Last month, world leaders, business representatives, community activists and climate experts came together in Sharm El-Sheikh, Egypt for the 27th United Nations Conference of Parties on Climate Change (COP27) to discuss and negotiate strategies for addressing climate change. In this article, we will take you through some of the key discussions, outcomes and expectations for COP28. We will also share our Director and carbon expert, Stephen Sykes’ experience from the ground at COP27.
One of the main goals of COP27 was to finalise the implementation guidelines for the Paris Agreement, which was signed by nearly 200 countries in 2015. This agreement aims to limit global warming to well below 2 degrees Celsius and to pursue efforts to limit it to 1.5 degrees Celsius. Another key focus of COP27 was on increasing climate action and ambition. Many countries have made ambitious pledges to reduce their greenhouse gas emissions. COP27 provided a platform for countries to showcase the progress they have made and to announce new, even more, ambitious targets.

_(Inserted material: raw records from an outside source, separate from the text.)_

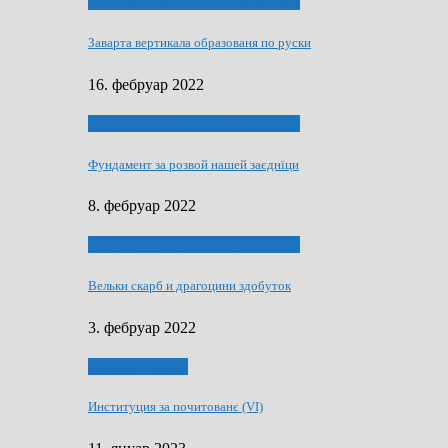
40 роки Оддзелєня за русинистику
Заварта вертикала образованя по руски
16. фебруар 2022
40 роки Оддзелєня за русинистику
Фундамент за розвой нашей заєднїци
8. фебруар 2022
40 роки Оддзелєня за русинистику
Вельки скарб и драгоцини здобуток
3. фебруар 2022
50 РОКИ МАКУ
Институция за почитованє (VI)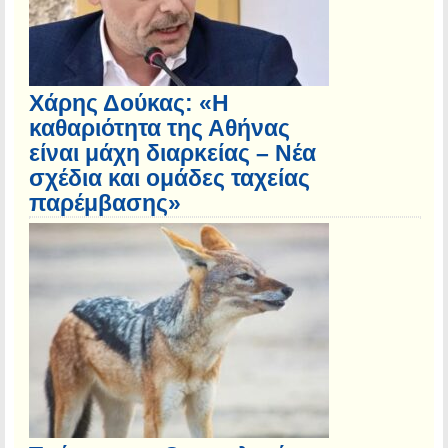
Χάρης Δούκας: «Η
καθαριότητα της Αθήνας
είναι μάχη διαρκείας – Νέα
σχέδια και ομάδες ταχείας
παρέμβασης»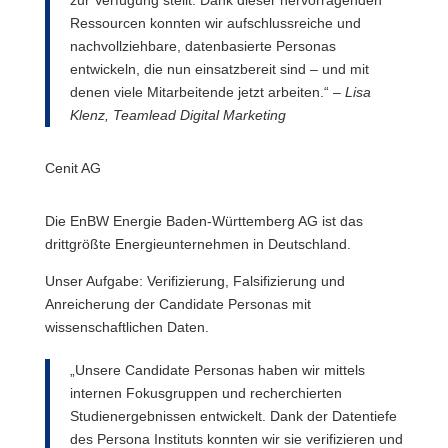
Ressourcen konnten wir aufschlussreiche und
nachvollziehbare, datenbasierte Personas
entwickeln, die nun einsatzbereit sind – und mit
denen viele Mitarbeitende jetzt arbeiten.“ –
Lisa
Klenz, Teamlead Digital Marketing
Cenit AG
Die EnBW Energie Baden-Württemberg AG ist das
drittgrößte Energieunternehmen in Deutschland.
Unser Aufgabe: Verifizierung, Falsifizierung und
Anreicherung der Candidate Personas mit
wissenschaftlichen Daten.
„Unsere Candidate Personas haben wir mittels
internen Fokusgruppen und recherchierten
Studienergebnissen entwickelt. Dank der Datentiefe
des Persona Instituts konnten wir sie verifizieren und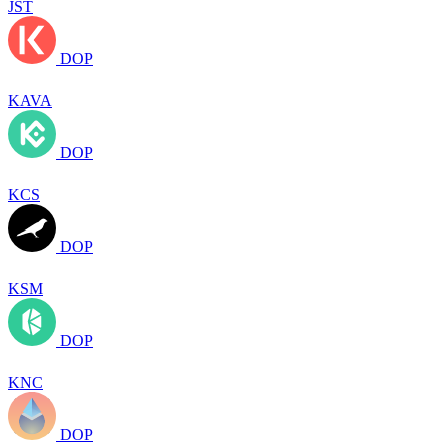
JST
DOP
KAVA
DOP
KCS
DOP
KSM
DOP
KNC
DOP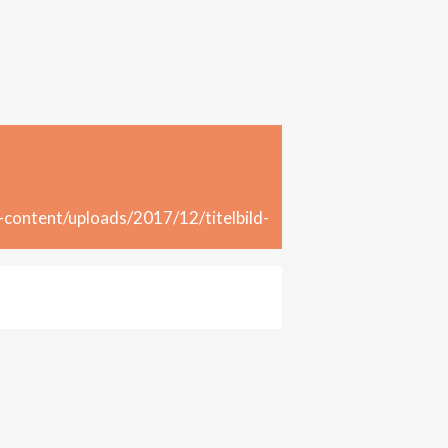
-content/uploads/2017/12/titelbild-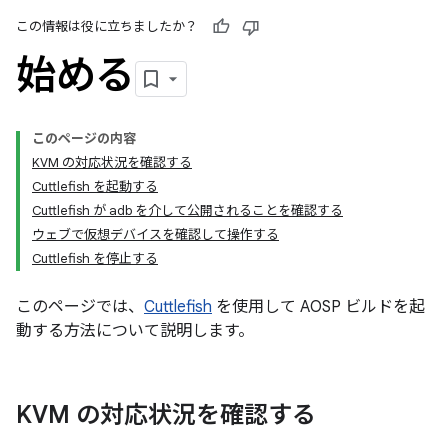
この情報は役に立ちましたか？
始める
このページの内容
KVM の対応状況を確認する
Cuttlefish を起動する
Cuttlefish が adb を介して公開されることを確認する
ウェブで仮想デバイスを確認して操作する
Cuttlefish を停止する
このページでは、
Cuttlefish
を使用して AOSP ビルドを起
動する方法について説明します。
KVM の対応状況を確認する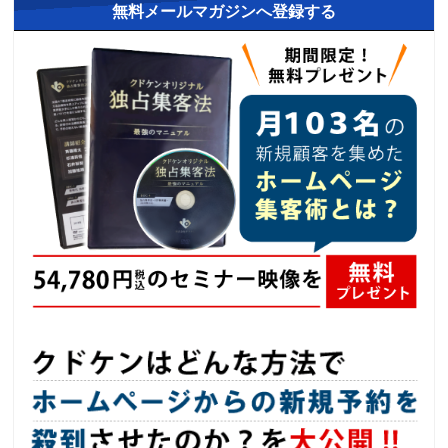
無料メールマガジンへ登録する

In addition to high-level negotiations, COP27 also featured a variety of events, panels, and exhibitions focused on climate action. These events provided opportunities for individuals and organisations to learn more about climate change and get involved in the fight against it.
The conference saw an important development in the launch of a new “loss and damage” fund for vulnerable, developing countries. This represents an important step towards climate justice and a truly historic moment as developing countries are particularly vulnerable to the devastating effects of climate change. The fund is expected to help alleviate “losses arising from droughts, floods, rising seas and other disasters that are attributed to climate change”.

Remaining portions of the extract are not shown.